▶ RECORDS FOR THIS TASK:
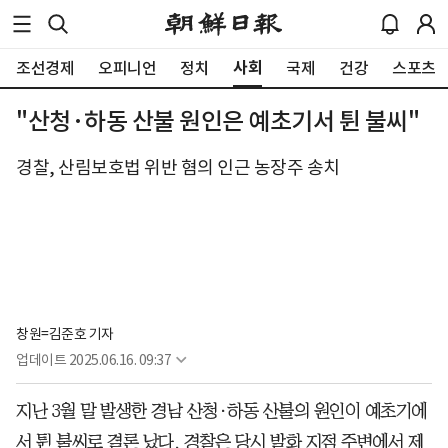
사회
조선경제
오피니언
정치
국제
건강
스포츠
"산청·하동 산불 원인은 예초기서 튄 불씨"
경찰, 산림보호법 위반 혐의 인근 농장주 송치
창원=김준호 기자
업데이트
2025.06.16. 09:37
지난 3월 말 발생한 경남 산청·하동 산불의 원인이 예초기에
서 튄 불씨로 결론 났다. 경찰은 당시 발화 지점 주변에서 제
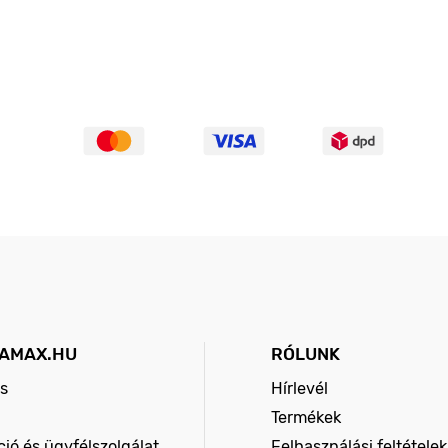
AMAX.HU
RÓLUNK
s
Hírlevél
Termékek
ió és ügyfélszolgálat
Felhasználási feltételek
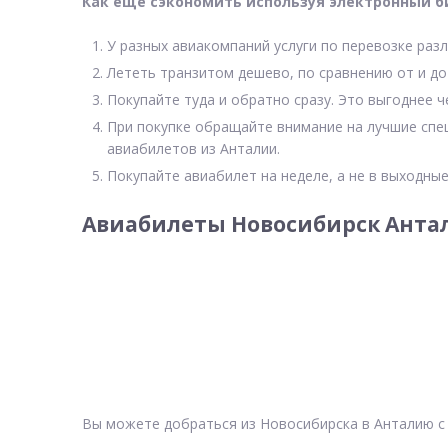
Как еще сэкономить используя электронный б
У разных авиакомпаний услуги по перевозке разл
Лететь транзитом дешево, по сравнению от и до
Покупайте туда и обратно сразу. Это выгоднее ч
При покупке обращайте внимание на лучшие спе
авиабилетов из Анталии.
Покупайте авиабилет на неделе, а не в выходные
Авиабилеты Новосибирск Антал
Вы можете добраться из Новосибирска в Анталию с 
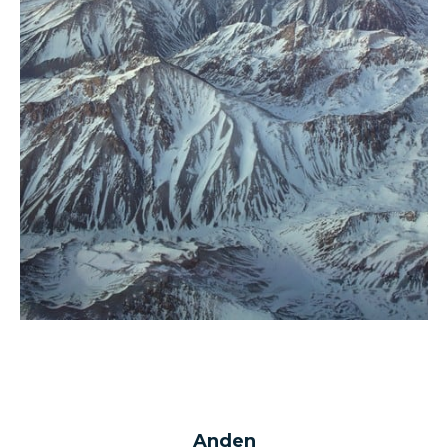
Anden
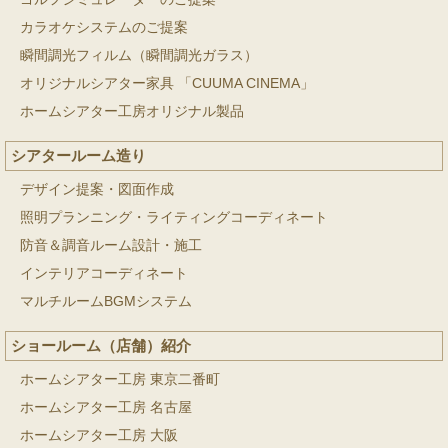
カラオケシステムのご提案
瞬間調光フィルム（瞬間調光ガラス）
オリジナルシアター家具 「CUUMA CINEMA」
ホームシアター工房オリジナル製品
シアタールーム造り
デザイン提案・図面作成
照明プランニング・ライティングコーディネート
防音＆調音ルーム設計・施工
インテリアコーディネート
マルチルームBGMシステム
ショールーム（店舗）紹介
ホームシアター工房 東京二番町
ホームシアター工房 名古屋
ホームシアター工房 大阪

▶ WHAT THE EXERCISE ASKS: Output the material verbatim, skipping the images.

▶ RESULT:
사회
조선경제
오피니언
정치
국제
건강
스포츠
"산청·하동 산불 원인은 예초기서 튄 불씨"
경찰, 산림보호법 위반 혐의 인근 농장주 송치
창원=김준호 기자
업데이트
2025.06.16. 09:37
지난 3월 말 발생한 경남 산청·하동 산불의 원인이 예초기에
서 튄 불씨로 결론 났다. 경찰은 당시 발화 지점 주변에서 제
AMAX.HU
RÓLUNK
s
Hírlevél
Termékek
ió és ügyfélszolgálat
Felhasználási feltételek
Как еще сэкономить используя электронный б
У разных авиакомпаний услуги по перевозке разл
Лететь транзитом дешево, по сравнению от и до
Покупайте туда и обратно сразу. Это выгоднее ч
При покупке обращайте внимание на лучшие спе
авиабилетов из Анталии.
Покупайте авиабилет на неделе, а не в выходные
Авиабилеты Новосибирск Антал
Вы можете добраться из Новосибирска в Анталию с 
Anden
カラオケシステムのご提案
瞬間調光フィルム（瞬間調光ガラス）
オリジナルシアター家具 「CUUMA CINEMA」
ホームシアター工房オリジナル製品
シアタールーム造り
デザイン提案・図面作成
照明プランニング・ライティングコーディネート
防音＆調音ルーム設計・施工
インテリアコーディネート
マルチルームBGMシステム
ショールーム（店舗）紹介
ホームシアター工房 東京二番町
ホームシアター工房 名古屋
ホームシアター工房 大阪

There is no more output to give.